__What is needed__.
Search the data for the string "Close" and extract every line where it appears.

[Rendered page images]
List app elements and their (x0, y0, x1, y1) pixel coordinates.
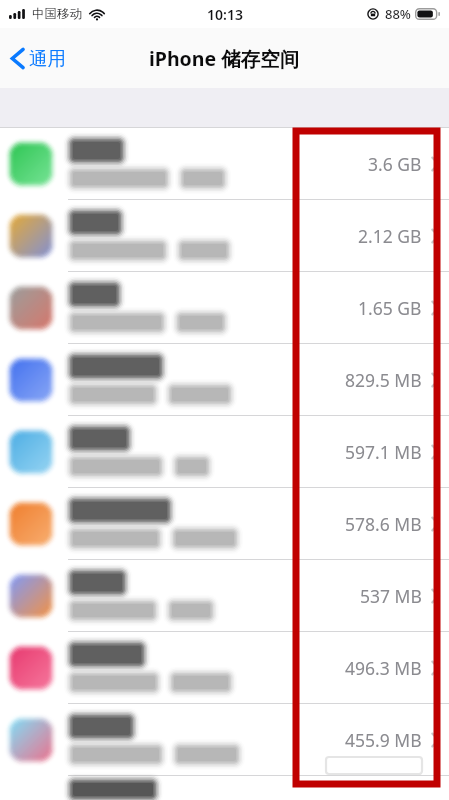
button[interactable]: 537 MB (0, 560, 449, 631)
button[interactable]: 455.9 MB (0, 704, 449, 775)
button[interactable]: 1.65 GB (0, 272, 449, 343)
staticText: 中国移动 (32, 6, 82, 22)
staticText: iPhone 储存空间 (149, 45, 300, 72)
staticText: 通用 (29, 47, 66, 70)
staticText: 829.5 MB (345, 368, 422, 392)
button[interactable]: 3.6 GB (0, 128, 449, 199)
other: Show details (431, 444, 440, 460)
staticText: 455.9 MB (345, 728, 422, 752)
staticText: 578.6 MB (345, 512, 422, 536)
staticText: 88% (385, 5, 411, 23)
other: Show details (431, 300, 440, 316)
button[interactable]: 597.1 MB (0, 416, 449, 487)
staticText: 2.12 GB (358, 224, 422, 248)
staticText: 1.65 GB (358, 296, 422, 320)
staticText: 597.1 MB (345, 440, 422, 464)
staticText: 537 MB (360, 584, 422, 608)
other: Show details (431, 660, 440, 676)
button[interactable]: 578.6 MB (0, 488, 449, 559)
other: Show details (431, 588, 440, 604)
other: Show details (431, 156, 440, 172)
button[interactable]: 2.12 GB (0, 200, 449, 271)
staticText: 496.3 MB (345, 656, 422, 680)
staticText: 10:13 (207, 5, 243, 24)
button[interactable]: 829.5 MB (0, 344, 449, 415)
staticText: 3.6 GB (368, 152, 422, 176)
button[interactable]: 通用 (0, 39, 78, 78)
button[interactable]: 496.3 MB (0, 632, 449, 703)
other: Show details (431, 228, 440, 244)
other: Show details (431, 516, 440, 532)
other: Show details (431, 732, 440, 748)
other: Show details (431, 372, 440, 388)
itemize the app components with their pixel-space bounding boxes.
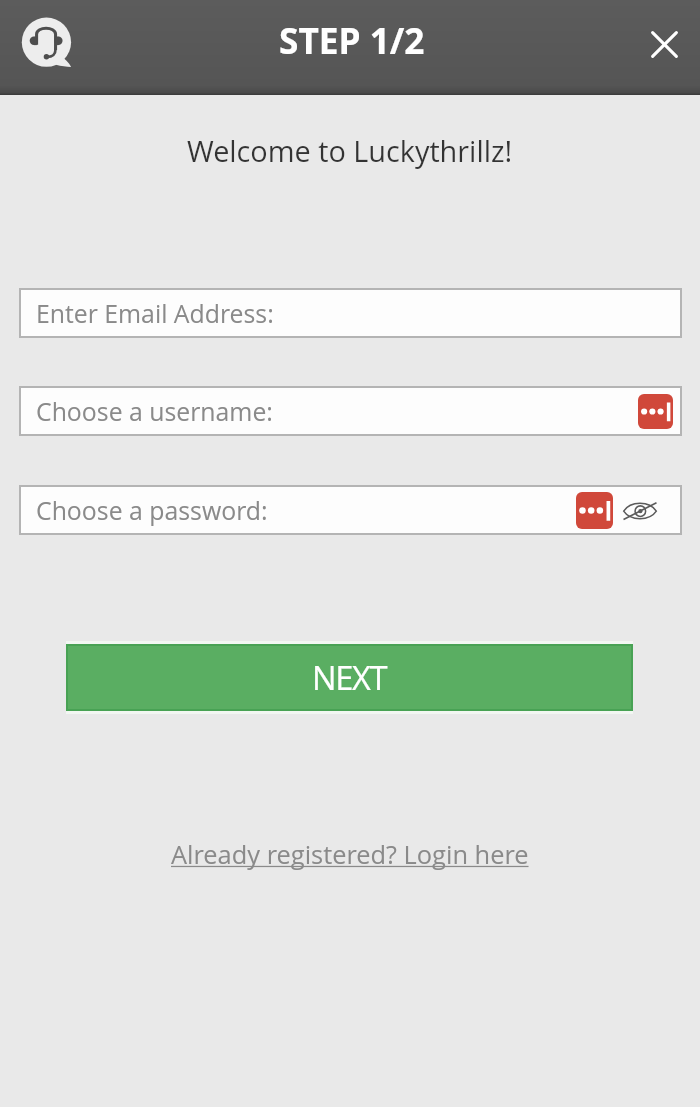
button[interactable]: Choose a username: [19, 386, 682, 436]
button[interactable]: Enter Email Address: [19, 288, 682, 338]
staticText: Enter Email Address: [36, 296, 274, 330]
staticText: Choose a password: [36, 493, 268, 527]
button[interactable]: LastPass autofill [576, 492, 613, 529]
button[interactable]: Customer support [21, 17, 74, 70]
staticText: STEP 1/2 [279, 16, 425, 64]
staticText: Welcome to Luckythrillz! [187, 131, 513, 170]
staticText: NEXT [312, 655, 387, 699]
button[interactable]: LastPass autofill [638, 394, 673, 429]
button[interactable]: Close [640, 20, 689, 69]
staticText: Choose a username: [36, 394, 273, 428]
button[interactable]: Choose a password: [19, 485, 682, 535]
button[interactable]: Already registered? Login here [171, 837, 529, 872]
button[interactable]: NEXT [66, 644, 633, 711]
staticText: Already registered? Login here [171, 837, 529, 872]
button[interactable]: Show password [622, 493, 657, 528]
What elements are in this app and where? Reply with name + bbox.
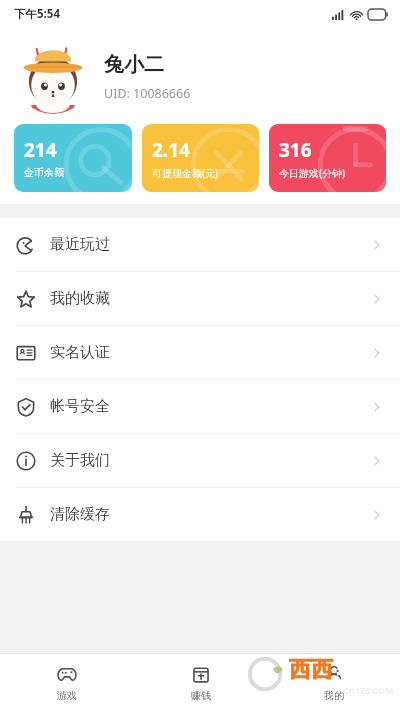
- staticText: 实名认证: [50, 343, 110, 362]
- button[interactable]: 316: [269, 124, 386, 192]
- staticText: UID: 10086666: [104, 85, 191, 102]
- button[interactable]: 赚钱: [134, 654, 267, 710]
- button[interactable]: 兔小二: [16, 40, 384, 114]
- staticText: 游戏: [57, 689, 77, 702]
- staticText: 赚钱: [191, 689, 211, 702]
- button[interactable]: 实名认证: [0, 326, 400, 379]
- button[interactable]: 帐号安全: [0, 380, 400, 433]
- button[interactable]: 最近玩过: [0, 218, 400, 271]
- staticText: 兔小二: [104, 52, 164, 77]
- staticText: 金币余额: [24, 166, 64, 179]
- button[interactable]: 214: [14, 124, 132, 192]
- staticText: CR173.COM: [343, 684, 394, 696]
- staticText: 西西: [289, 656, 333, 684]
- button[interactable]: 2.14: [142, 124, 259, 192]
- button[interactable]: 清除缓存: [0, 488, 400, 541]
- staticText: 2.14: [152, 137, 190, 163]
- staticText: 214: [24, 137, 57, 163]
- staticText: 我的: [324, 689, 344, 702]
- staticText: 316: [279, 137, 312, 163]
- button[interactable]: 关于我们: [0, 434, 400, 487]
- button[interactable]: 游戏: [0, 654, 134, 710]
- staticText: 关于我们: [50, 451, 110, 470]
- staticText: 软件园: [337, 658, 394, 682]
- staticText: 清除缓存: [50, 505, 110, 524]
- staticText: 最近玩过: [50, 235, 110, 254]
- staticText: 我的收藏: [50, 289, 110, 308]
- button[interactable]: 我的: [267, 654, 400, 710]
- staticText: 下午5:54: [14, 6, 60, 22]
- staticText: 帐号安全: [50, 397, 110, 416]
- staticText: 今日游戏(分钟): [279, 166, 345, 180]
- staticText: 可提现金额(元): [152, 166, 218, 180]
- button[interactable]: 我的收藏: [0, 272, 400, 325]
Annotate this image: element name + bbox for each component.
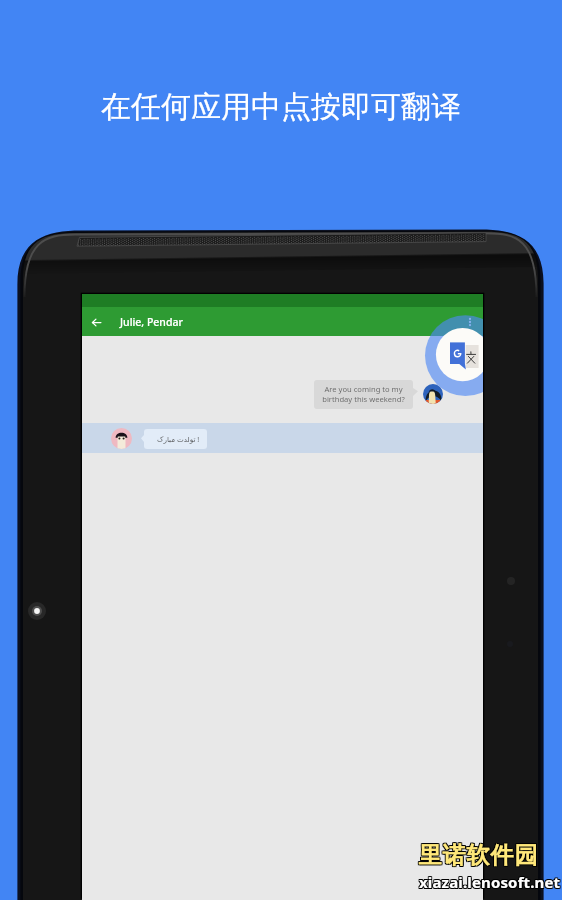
staticText: xiazai.lenosoft.net	[420, 873, 562, 893]
staticText: 在任何应用中点按即可翻译	[0, 88, 562, 126]
staticText: xiazai.lenosoft.net	[418, 872, 560, 892]
staticText: xiazai.lenosoft.net	[419, 872, 561, 892]
staticText: Are you coming to my birthday this weeke…	[322, 384, 405, 405]
staticText: xiazai.lenosoft.net	[420, 871, 562, 891]
staticText: 里诺软件园	[417, 841, 537, 870]
button[interactable]: Tap to translate	[382, 294, 483, 419]
button[interactable]: More options	[457, 309, 483, 335]
staticText: 里诺软件园	[419, 841, 539, 870]
staticText: xiazai.lenosoft.net	[418, 873, 560, 893]
button[interactable]: تولدت مبارک !	[82, 423, 483, 453]
staticText: xiazai.lenosoft.net	[419, 871, 561, 891]
staticText: 里诺软件园	[418, 841, 538, 870]
staticText: 里诺软件园	[418, 840, 538, 869]
staticText: xiazai.lenosoft.net	[419, 873, 561, 893]
staticText: 里诺软件园	[417, 842, 537, 871]
staticText: 里诺软件园	[417, 840, 537, 869]
staticText: 里诺软件园	[419, 840, 539, 869]
staticText: xiazai.lenosoft.net	[418, 871, 560, 891]
button[interactable]: Are you coming to my birthday this weeke…	[314, 380, 413, 409]
staticText: تولدت مبارک !	[157, 434, 200, 444]
button[interactable]: Back	[82, 308, 110, 336]
staticText: 里诺软件园	[418, 842, 538, 871]
staticText: 里诺软件园	[419, 842, 539, 871]
staticText: Julie, Pendar	[120, 315, 183, 329]
staticText: xiazai.lenosoft.net	[420, 872, 562, 892]
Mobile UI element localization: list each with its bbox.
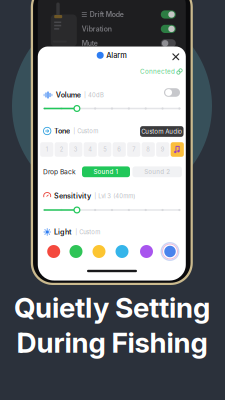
button[interactable]: 2 bbox=[55, 142, 68, 157]
button[interactable]: Sound 2 bbox=[132, 166, 182, 177]
button[interactable]: 5 bbox=[98, 142, 111, 157]
staticText: | Lvl 3 (40mm) bbox=[94, 192, 135, 200]
staticText: 8 bbox=[146, 146, 150, 153]
staticText: 7 bbox=[132, 146, 135, 153]
staticText: 4 bbox=[88, 146, 92, 153]
button[interactable]: 8 bbox=[142, 142, 155, 157]
button[interactable]: Light colour, selected bbox=[160, 242, 180, 261]
staticText: 9 bbox=[161, 146, 165, 153]
staticText: Custom Audio bbox=[141, 128, 182, 135]
staticText: Sound 1 bbox=[94, 168, 118, 176]
button[interactable]: 3 bbox=[69, 142, 82, 157]
button[interactable]: Sound 1 bbox=[82, 166, 130, 177]
staticText: Sound 2 bbox=[144, 168, 170, 176]
staticText: | 40dB bbox=[84, 92, 104, 99]
staticText: 6 bbox=[117, 146, 121, 153]
button[interactable]: Volume on bbox=[162, 86, 182, 98]
staticText: Mute bbox=[82, 39, 98, 48]
staticText: Light bbox=[54, 228, 72, 236]
staticText: Quietly Setting bbox=[14, 291, 210, 324]
staticText: | Custom bbox=[75, 228, 100, 236]
staticText: 3 bbox=[74, 146, 78, 153]
staticText: During Fishing bbox=[16, 326, 208, 359]
staticText: | Custom bbox=[73, 128, 98, 135]
staticText: Alarm bbox=[106, 51, 127, 60]
staticText: Tone bbox=[54, 127, 70, 135]
button[interactable]: 7 bbox=[127, 142, 140, 157]
staticText: Sensitivity bbox=[54, 192, 91, 200]
button[interactable]: Connected bbox=[140, 67, 182, 76]
button[interactable]: Light colour bbox=[138, 244, 154, 260]
staticText: Connected bbox=[140, 68, 175, 75]
button[interactable]: 9 bbox=[156, 142, 169, 157]
button[interactable]: Light colour bbox=[114, 244, 130, 260]
staticText: 5 bbox=[103, 146, 106, 153]
button[interactable]: Light colour bbox=[91, 244, 107, 260]
staticText: 2 bbox=[60, 146, 63, 153]
button[interactable]: 4 bbox=[84, 142, 97, 157]
staticText: Drift Mode bbox=[90, 10, 124, 19]
button[interactable]: Light colour bbox=[68, 244, 84, 260]
button[interactable]: 6 bbox=[113, 142, 126, 157]
button[interactable]: Custom Audio bbox=[140, 126, 184, 137]
button[interactable]: Light colour bbox=[46, 244, 62, 260]
staticText: Volume bbox=[56, 91, 81, 99]
staticText: Drop Back bbox=[43, 168, 76, 176]
button[interactable]: Custom tone bbox=[171, 142, 184, 157]
button[interactable]: Close bbox=[168, 49, 184, 65]
staticText: Vibration bbox=[82, 25, 112, 33]
staticText: 1 bbox=[46, 146, 48, 153]
button[interactable]: 1 bbox=[40, 142, 53, 157]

__Solution for this exercise__.
button[interactable]: Close [640, 20, 689, 69]
button[interactable]: Close bbox=[168, 49, 184, 65]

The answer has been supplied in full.